If we want *realizations* of these random variables:



In [None]:
N=3
print(x.rvs(N)) # N realizations; returned as a np array. no longer random

We&rsquo;d like to be able to combine different random variables, say
by addition, yielding a new random variable.  For instance, we&rsquo;d like
to be able to construct



In [None]:
y = x + s

But this fails.  Can you explain why?  What do you suppose the cdf of
$\rvy$ looks like?  Does it have a density, or does the addition of a
random variable that *lacks* a density ($\rv{s}$) to a random variable
that has one ($\rvx$) mess things up?



In [None]:
# display(tag("+")
# Code to convolve a random variable with a pmf and another having a cdf
# Exploits =scipy.stats= base rv_continuous class.

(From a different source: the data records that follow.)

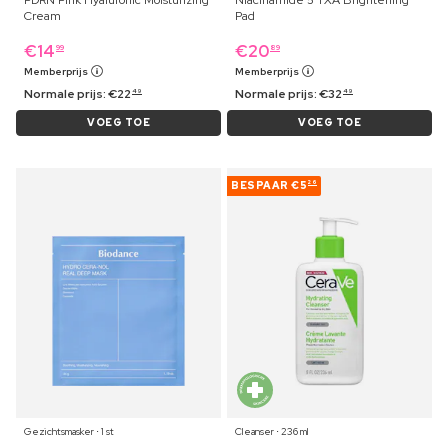
Cream
Pad
€
14
€
20
99
89
Memberprijs
Memberprijs
Normale prijs:
€
22
Normale prijs:
€
32
49
49
VOEG TOE
VOEG TOE
BESPAAR
€5
26
Gezichtsmasker ⋅ 1 st
Cleanser ⋅ 236 ml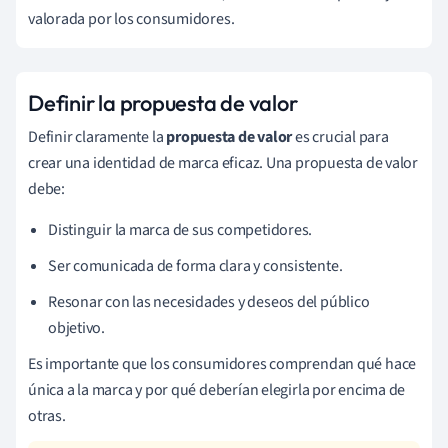
valorada por los consumidores.
Definir la propuesta de valor
Definir claramente la
propuesta de valor
es crucial para
crear una identidad de marca eficaz. Una propuesta de valor
debe:
Distinguir la marca de sus competidores.
Ser comunicada de forma clara y consistente.
Resonar con las necesidades y deseos del público
objetivo.
Es importante que los consumidores comprendan qué hace
única a la marca y por qué deberían elegirla por encima de
otras.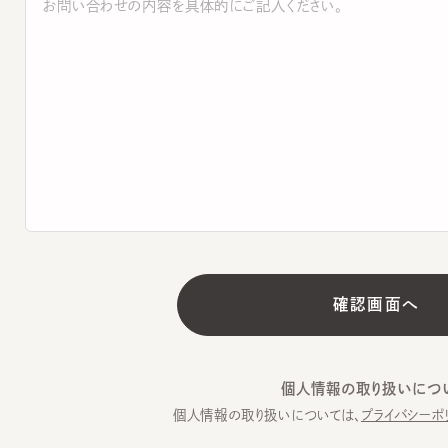
個人情報の取り扱いについて
個人情報の取り扱いについては、
プライバシーポリシー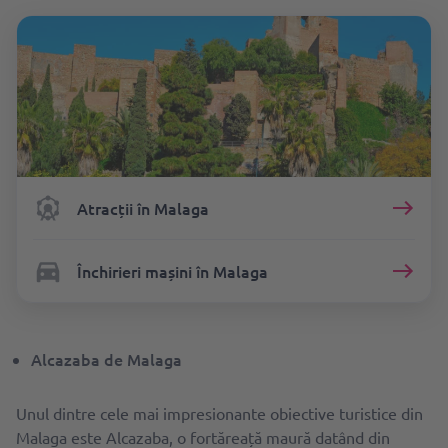
Atracții în Malaga
Închirieri mașini în Malaga
Alcazaba de Malaga
Unul dintre cele mai impresionante obiective turistice din
Malaga este Alcazaba, o fortăreață maură datând din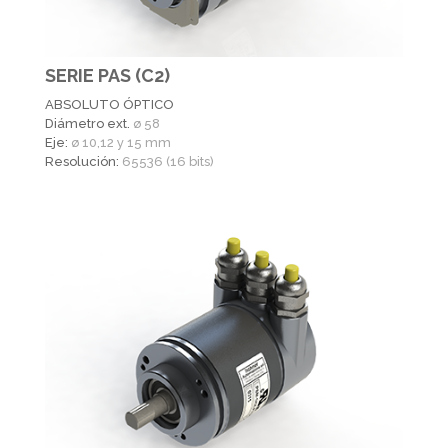
SERIE PAS (C2)
ABSOLUTO ÓPTICO
Diámetro ext.
ø 58
Eje:
ø 10,12 y 15 mm
Resolución:
65536 (16 bits)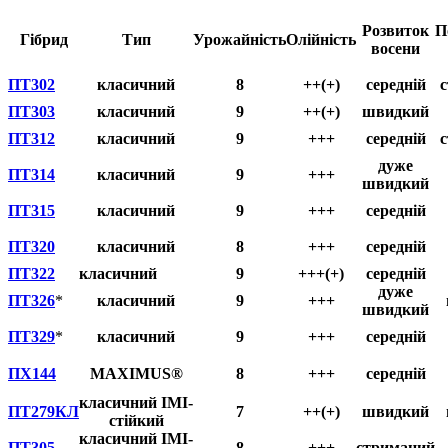
Розвиток
П
Гібрид
Тип
Урожайність
Олійність
восени
ПТ302
класичний
8
++(+)
середній
ПТ303
класичний
9
++(+)
швидкий
ПТ312
класичний
9
+++
середній
дуже
ПТ314
класичний
9
+++
швидкий
ПТ315
класичний
9
+++
середній
ПТ320
класичний
8
+++
середній
ПТ322
класичний
9
+++(+)
середній
дуже
ПТ326
*
класичний
9
+++
швидкий
ПТ329
*
класичний
9
+++
середній
ПХ144
MAXIMUS®
8
+++
середній
класичний IMI-
ПТ279КЛ
7
++(+)
швидкий
стійкий
класичний IMI-
ПТ305
8
+++
стриманий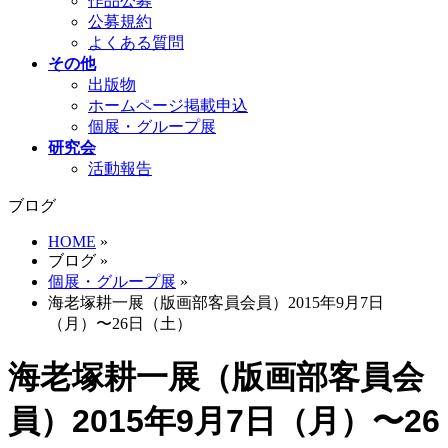
作品公募
公募規約
よくある質問
その他
出版物
ホームページ掲載申込
個展・グループ展
研究会
活動報告
ブログ
HOME
»
ブログ
»
個展・グループ展
»
海老塚耕一展（版画部客員会員）2015年9月7日
（月）〜26日（土）
海老塚耕一展（版画部客員会
員）2015年9月7日（月）〜26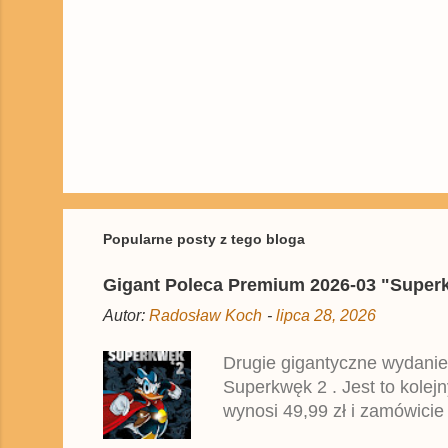
Popularne posty z tego bloga
Gigant Poleca Premium 2026-03 "Superkwę
Autor:
Radosław Koch
-
lipca 28, 2026
Drugie gigantyczne wydanie
Superkwęk 2 . Jest to kolej
wynosi 49,99 zł i zamówicie
przedrukiem drugiego tomu n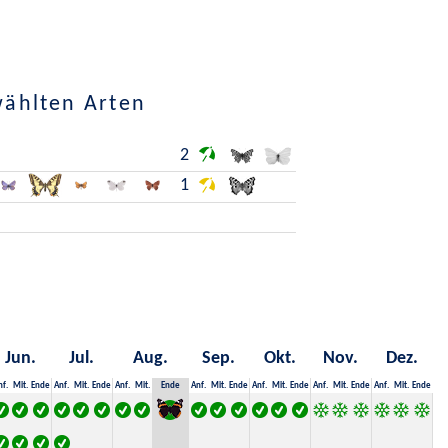
wählten Arten
2
1
Jun.
Jul.
Aug.
Sep.
Okt.
Nov.
Dez.
nf.
Mit.
Ende
Anf.
Mit.
Ende
Anf.
Mit.
Ende
Anf.
Mit.
Ende
Anf.
Mit.
Ende
Anf.
Mit.
Ende
Anf.
Mit.
Ende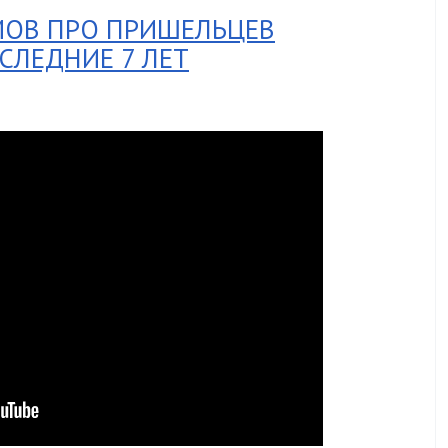
МОВ ПРО ПРИШЕЛЬЦЕВ
ЛЕДНИЕ 7 ЛЕТ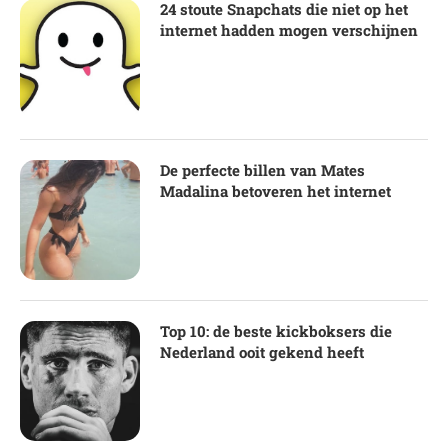
24 stoute Snapchats die niet op het
internet hadden mogen verschijnen
De perfecte billen van Mates
Madalina betoveren het internet
Top 10: de beste kickboksers die
Nederland ooit gekend heeft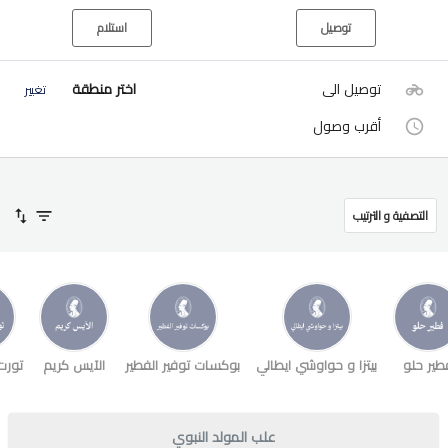
توصيل
استلام
توصيل الى
اختر منطقة
تغيير
أقرب وصول
التصفية و الترتيب
طير حلو
بيتزا و حواوشي ايطالي
بوكسات توفير الفطير
الآيس كريم
تورت
علب المولد النبوي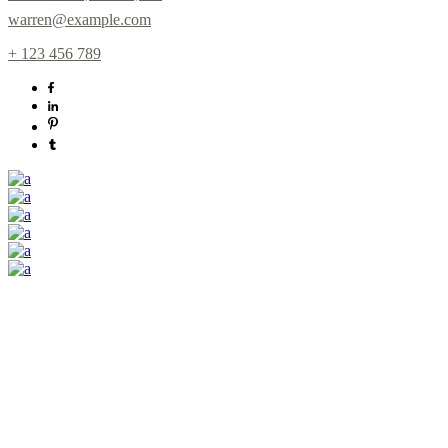
warren@example.com
+ 123 456 789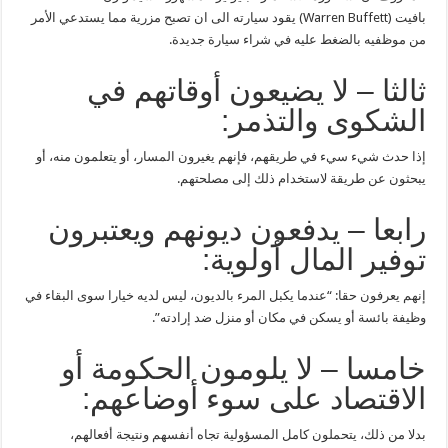
بافيت (Warren Buffett) يقود سيارته الى ان تصبح مزرية مما يستدعي الأمر
من موظفيه بالضغط عليه في شراء سيارة جديدة.
ثالثا – لا يضيعون أوقاتهم في
الشكوى والتذمر:
إذا حدث شيء سيء في طريقهم، فإنهم يغيرون المسار، أو يتعلمون منه، أو
يبحثون عن طريقة لاستخدام ذلك إلى مصلحتهم.
رابعا – يدفعون ديونهم ويعتبرون
توفير المال أولوية:
إنهم يعرفون حقا: “عندما يكبل المرء بالديون، ليس لديه خيارا سوى البقاء في
وظيفة بائسة أو يسكن في مكان أو منزل ضد إرادته”.
خامسا – لا يلومون الحكومة أو
الاقتصاد على سوء أوضاعهم:
بدلا من ذلك، يتحملون كامل المسؤولية تجاه أنفسهم ونتيجة أفعالهم،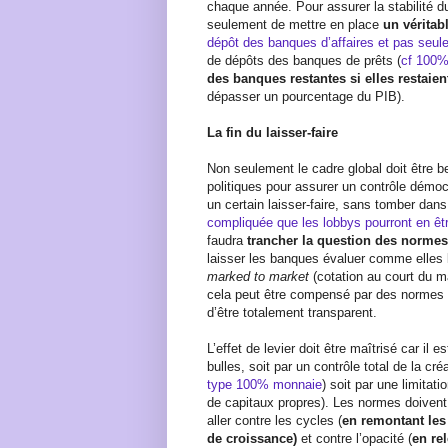
chaque année. Pour assurer la stabilité d
seulement de mettre en place
un véritab
dépôt des banques d’affaires et pas seule
de dépôts des banques de prêts (
cf 100
des banques restantes si elles restaie
dépasser un pourcentage du PIB).
La fin du laisser-faire
Non seulement le cadre global doit être be
politiques pour assurer un contrôle démoc
un certain laisser-faire, sans tomber dan
compliquée que les lobbys pourront en êtr
faudra
trancher la question des norme
laisser les banques évaluer comme elles l
marked to market
(cotation au court du m
cela peut être compensé par des normes co
d’être totalement transparent.
L’effet de levier doit être maîtrisé car 
bulles, soit par un contrôle total de la cr
type 100% monnaie
) soit par une limitat
de capitaux propres). Les normes doivent
aller contre les cycles (
en remontant les
de croissance)
et contre l’opacité (
en re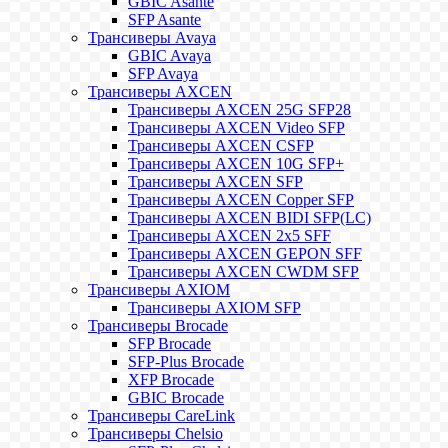
GBIC Asante
SFP Asante
Трансиверы Avaya
GBIC Avaya
SFP Avaya
Трансиверы AXCEN
Трансиверы AXCEN 25G SFP28
Трансиверы AXCEN Video SFP
Трансиверы AXCEN CSFP
Трансиверы AXCEN 10G SFP+
Трансиверы AXCEN SFP
Трансиверы AXCEN Copper SFP
Трансиверы AXCEN BIDI SFP(LC)
Трансиверы AXCEN 2x5 SFF
Трансиверы AXCEN GEPON SFF
Трансиверы AXCEN CWDM SFP
Трансиверы AXIOM
Трансиверы AXIOM SFP
Трансиверы Brocade
SFP Brocade
SFP-Plus Brocade
XFP Brocade
GBIC Brocade
Трансиверы CareLink
Трансиверы Chelsio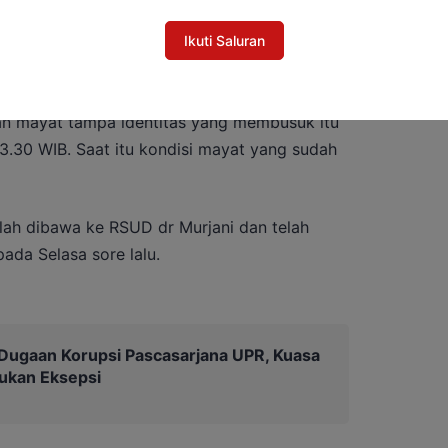
Ikuti Saluran
tuk masalah ini,” tuturnya.
n mayat tampa identitas yang membusuk itu
3.30 WIB. Saat itu kondisi mayat yang sudah
lah dibawa ke RSUD dr Murjani dan telah
ada Selasa sore lalu.
Dugaan Korupsi Pascasarjana UPR, Kuasa
ukan Eksepsi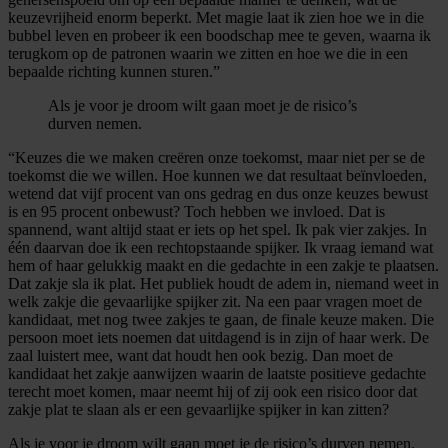
keuzevrijheid enorm beperkt. Met magie laat ik zien hoe we in die
bubbel leven en probeer ik een boodschap mee te geven, waarna ik
terugkom op de patronen waarin we zitten en hoe we die in een
bepaalde richting kunnen sturen.”
Als je voor je droom wilt gaan moet je de risico’s
durven nemen.
“Keuzes die we maken creëren onze toekomst, maar niet per se de
toekomst die we willen. Hoe kunnen we dat resultaat beïnvloeden,
wetend dat vijf procent van ons gedrag en dus onze keuzes bewust
is en 95 procent onbewust? Toch hebben we invloed. Dat is
spannend, want altijd staat er iets op het spel. Ik pak vier zakjes. In
één daarvan doe ik een rechtopstaande spijker. Ik vraag iemand wat
hem of haar gelukkig maakt en die gedachte in een zakje te plaatsen.
Dat zakje sla ik plat. Het publiek houdt de adem in, niemand weet in
welk zakje die gevaarlijke spijker zit. Na een paar vragen moet de
kandidaat, met nog twee zakjes te gaan, de finale keuze maken. Die
persoon moet iets noemen dat uitdagend is in zijn of haar werk. De
zaal luistert mee, want dat houdt hen ook bezig. Dan moet de
kandidaat het zakje aanwijzen waarin de laatste positieve gedachte
terecht moet komen, maar neemt hij of zij ook een risico door dat
zakje plat te slaan als er een gevaarlijke spijker in kan zitten?
Als je voor je droom wilt gaan moet je de risico’s durven nemen.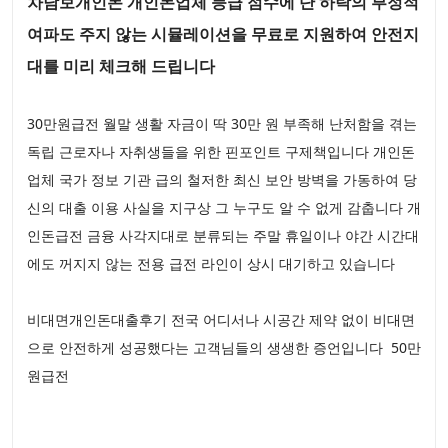
차담보개인돈 개인돈업체 등급 점수에 단 하락의 부정적
여파도 주지 않는 시뮬레이션을 무료로 지원하여 안전지
대를 미리 체크해 드립니다
30만원급전 월말 생활 자금이 딱 30만 원 부족해 난처함을 겪는
독립 근로자나 자취생들을 위한 핀포인트 구제책입니다 개인돈
업체 국가 정보 기관 급의 철저한 최신 보안 방벽을 가동하여 당
신의 대출 이용 사실을 지구상 그 누구도 알 수 없게 감춥니다 개
인돈급전 금융 사각지대로 분류되는 주말 휴일이나 야간 시간대
에도 꺼지지 않는 전용 급전 라인이 상시 대기하고 있습니다
비대면개인돈대출후기 전국 어디서나 시공간 제약 없이 비대면
으로 안전하게 성공했다는 고객님들의 생생한 증언입니다 50만
원급전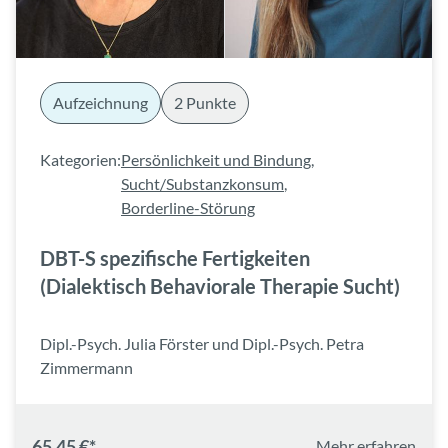
Aufzeichnung
2 Punkte
Kategorien:
Persönlichkeit und Bindung
,
Sucht/Substanzkonsum
,
Borderline-Störung
DBT-S spezifische Fertigkeiten
(Dialektisch Behaviorale Therapie Sucht)
Dipl.-Psych. Julia Förster und Dipl.-Psych. Petra
Zimmermann
65,45 €*
Mehr erfahren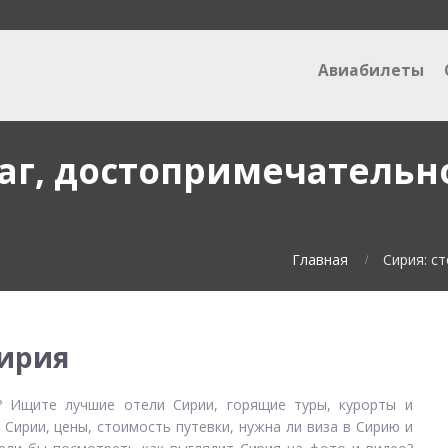
Авиабилеты
лаг, достопримечательно
Главная
Сирия: с
ирия
? Ищите лучшие отели Сирии, горящие туры, курорты и
 Сирии, цены, стоимость путевки, нужна ли виза в Сирию и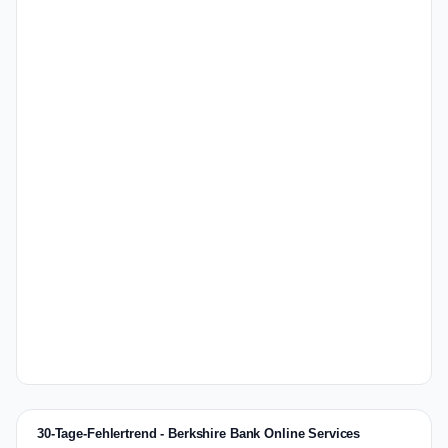
30-Tage-Fehlertrend - Berkshire Bank Online Services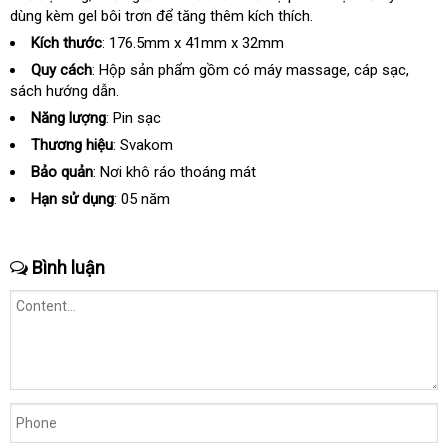
dùng kèm gel bôi trơn
giá
Úc
để tăng thêm kích thích.
hàng
dàng
Kích thước
: 176.5mm x 41mm x 32mm
Quy cách
: Hộp sản phẩm gồm có máy massage
thanh
, cáp sạc
chất
,
sách hướng dẫn.
lý
lượng
Năng lượng
: Pin sạc
Thương hiệu
: Svakom
Bảo quản
: Nơi khô ráo thoáng mát
Hạn sử dụng
: 05 năm
Bình luận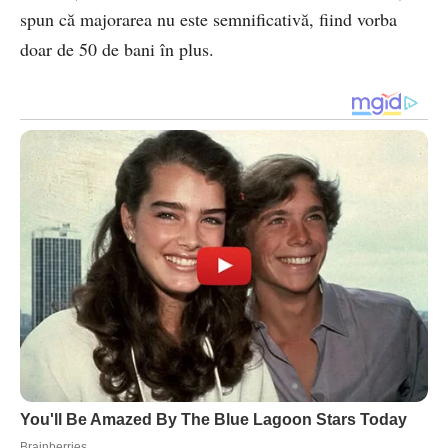
spun că majorarea nu este semnificativă, fiind vorba
doar de 50 de bani în plus.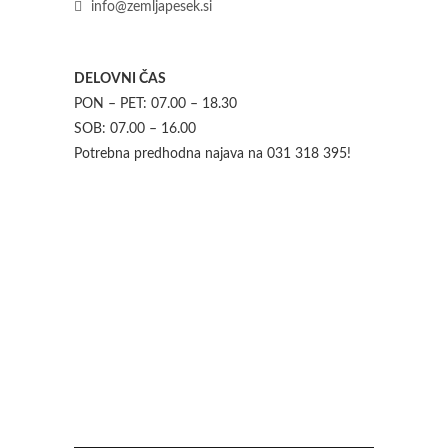
info@zemljapesek.si
DELOVNI ČAS
PON – PET: 07.00 – 18.30
SOB: 07.00 – 16.00
Potrebna predhodna najava na 031 318 395!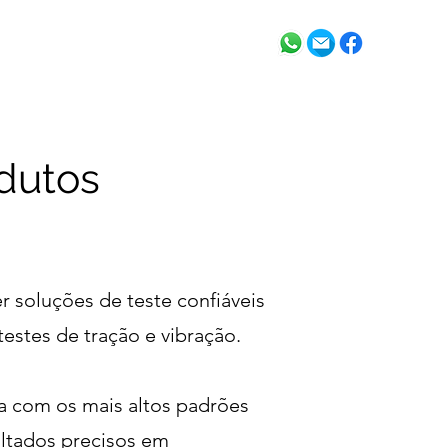
Contato
dutos
 soluções de teste confiáveis
estes de tração e vibração.
a com os mais altos padrões
ltados precisos em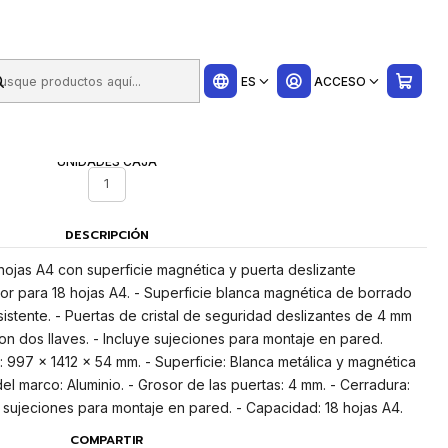
ui
 Borrad
ES
ACCESO
UNIDADES CAJA
1
DESCRIPCIÓN
 hojas A4 con superficie magnética y puerta deslizante
erior para 18 hojas A4. - Superficie blanca magnética de borrado
istente. - Puertas de cristal de seguridad deslizantes de 4 mm
on dos llaves. - Incluye sujeciones para montaje en pared.
: 997 × 1412 × 54 mm. - Superficie: Blanca metálica y magnética
el marco: Aluminio. - Grosor de las puertas: 4 mm. - Cerradura:
e sujeciones para montaje en pared. - Capacidad: 18 hojas A4.
COMPARTIR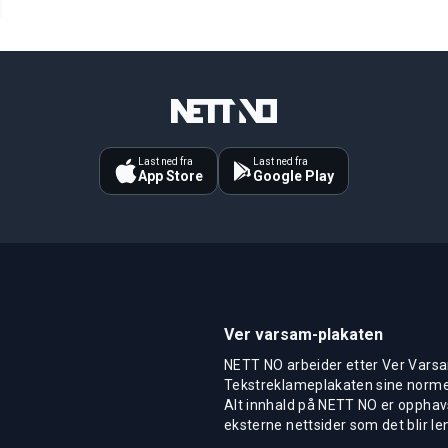
Last ned fra
Last ned fra
App Store
Google Play
Ver varsam-plakaten
NETT NO arbeider etter Ver Varsa
Tekstreklameplakaten sine normer
Alt innhald på NETT NO er opphavs
eksterne nettsider som det blir len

class ConvolvedContinuousAndDiscrete(iid.rv_continuous):

    """Convolve (add) a continuous rv x and a discrete rv s,
       returning the resulting cdf."""

    # first create a "constructor" that instantiates the class w/ inputs f and s and inherits from another class
    # note that being inside __init__ makes these inputs instance-specific!
    def __init__(self,f,s):
        self.continuous_rv = f
        self.discrete_rv = s
        super(ConvolvedContinuousAndDiscrete, self).__init__(name="ConvolvedContinuousAndDiscrete")
        
    # define other callable characteristics of the class     
    def _cdf(self,z):
        F=0
        s = self.discrete_rv
        x = self.continuous_rv
        
        for k in range(len(s.xk)):
            F = F + x.cdf(z-s.xk[k])*s.pk[k]
        return F

    def _pdf(self,z):
        f=0
        s = self.discrete_rv
        x = self.continuous_rv
        
        for k in range(len(s.xk)):
            f = f + x.pdf(z-s.xk[k])*s.pk[k]
        return f

       
# Create new convolved rv:
y = ConvolvedContinuousAndDiscrete(x,s)

In [None]:
# See how we can now call the methods defined above! Cool!
y.cdf(0)

In [None]:
import plotly.graph_objects as go
import numpy as np

# initiate a list that starts at -4, ends at 4, and has 100 observations 
# (output of np.linspace() is a np array; cast to list type)
X = np.linspace(-4,4,100).tolist()

# plot of the pdf of our new distribution plotted at the points in the vector X
# here we create the vector of points for the pdf of y calculated at each point in X right in the plot structure,
# no need to define it beforehand!
fig = go.Figure(data=go.Scatter(x=X, y=[y.pdf(z) for z in X])) 
fig.show()

#### Exercise



Prove that $\rvy$ is continuous (in the sense that it has a density),
     as suggested by the figure *or* establish that the figure is
     wrong or misleading.



#### Proof



Let $F_x$ denote the cdf of \rvx.  We want to establish that the cdf
of $\rvy$, say $F_y(y)=\Pr(\rvy\leq y)$ is a continuously differentiable
function of $y$.  We use the fact that the distribution of $\rvy$ is a
convolution of $\rvx$ and $\rvs$, so that

\begin{equation} 
\begin{split}
    \Pr(\rvy\leq y) &= \Pr(\rv{s} + \rv{x}\leq y ) \\
                    &= \sum_{s\in\Omega}\Pr(\rvx\leq y-s|s)\pi_s\\
                    &= \sum_{s\in\Omega}F_x(y-s)\pi_s,
\end{split}
\end{equation}

which is continuously differentiable in $y$, as required.